And sixthly, determining a file set corresponding to the removed keyword coding set by using the file hierarchical tree model as a file to be processed.

And seventhly, carrying out file processing on the file to be processed in the target database according to the second decoding word set.

As an example, the execution body may use each second decoded word in the second decoded word set as a processing verb for processing the file to be processed, and perform file processing on the file to be processed in the target database.

With further reference to fig. 2, as an implementation of the method shown in the above figures, the present disclosure provides some embodiments of a document processing apparatus, which correspond to those method embodiments shown in fig. 1, and which are particularly applicable in various electronic devices.

As shown in fig. 2, a document processing apparatus 200 includes: a semantic extraction unit 201, an extraction unit 202, a first determination unit 203, an acquisition unit 204, a second determination unit 205, a third determination unit 206, and a file processing unit 207. The semantic extraction unit 201 is configured to perform semantic extraction on the file processing information in response to detection of the file processing information input by the target user on the file processing interface, so as to obtain semantic information; an extraction unit 202 configured to extract a plurality of keywords from the semantic information; a first determining unit 203 configured to determine a keyword type corresponding to each of the plurality of keywords; an obtaining unit 204 configured to obtain a required keyword type for file processing, to obtain a required keyword type set; a second determining unit 205 configured to determine, in response to determining that the keyword part type sets corresponding to the plurality of keywords include the required keyword part type set, keywords corresponding to each required keyword part type in the required keyword part type set, and obtain a keyword set; a third determining unit 206 configured to determine a first keyword encoding set corresponding to the keyword set; a file processing unit 207 configured to perform file processing on a file to be processed in a target database according to the first keyword encoding set using a file hierarchy tree model, wherein the file hierarchy tree model is built based on a file directory in the target database, and tree nodes of the file hierarchy tree model include: the file information and at least one second keyword code corresponding to the file information, wherein the second keyword code and the keyword have a one-to-one correspondence.

It will be appreciated that the elements described in the document processing device 200 correspond to the various steps in the method described with reference to fig. 1. Thus, the operations, features and advantages described above with respect to the method are equally applicable to the document processing device 200 and the units contained therein, and are not described herein.

Referring now to fig. 3, a schematic diagram of an electronic device (e.g., electronic device) 300 suitable for use in implementing some embodiments of the present disclosure is shown. The electronic device shown in fig. 3 is merely an example and should not impose any limitations on the functionality and scope of use of embodiments of the present disclosure.

As shown in fig. 3, the electronic device 300 may include a processing means (e.g., a central processing unit, a graphics processor, etc.) 301 that may perform various suitable actions and processes in accordance with a program stored in a Read Only Memory (ROM) 302 or a program loaded from a storage means 308 into a Random Access Memory (RAM) 303. In the RAM 303, various programs and data required for the operation of the electronic apparatus 300 are also stored. The processing device 301, the ROM 302, and the RAM 303 are connected to each other via a bus 304. An input/output (I/O) interface 305 is also connected to bus 304.

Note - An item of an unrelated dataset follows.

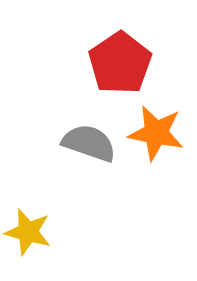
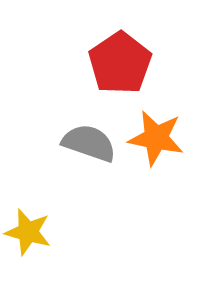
orange star: moved 5 px down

In general, the following devices may be connected to the I/O interface 305: input devices 306 including, for example, a touch screen, touchpad, keyboard, mouse, camera, microphone, accelerometer, gyroscope, etc.; an output device 307 including, for example, a Liquid Crystal Display (LCD), a speaker, a vibrator, and the like; storage 308 including, for example, magnetic tape, hard disk, etc.; and communication means 309. The communication means 309 may allow the electronic device 300 to communicate with other devices wirelessly or by wire to exchange data. While fig. 3 shows an electronic device 300 having various means, it is to be understood that not all of the illustrated means are required to be implemented or provided. More or fewer devices may be implemented or provided instead. Each block shown in fig. 3 may represent one device or a plurality of devices as needed.

In particular, according to some embodiments of the present disclosure, the processes described above with reference to flowcharts may be implemented as computer software programs. For example, some embodiments of the present disclosure include a computer program product comprising a computer program embodied on a computer readable medium, the computer program comprising program code for performing the method shown in the flow chart. In such embodiments, the computer program may be downloaded and installed from a network via communications device 309, or from storage device 308, or from ROM 302. The above-described functions defined in the methods of some embodiments of the present disclosure are performed when the computer program is executed by the processing means 301.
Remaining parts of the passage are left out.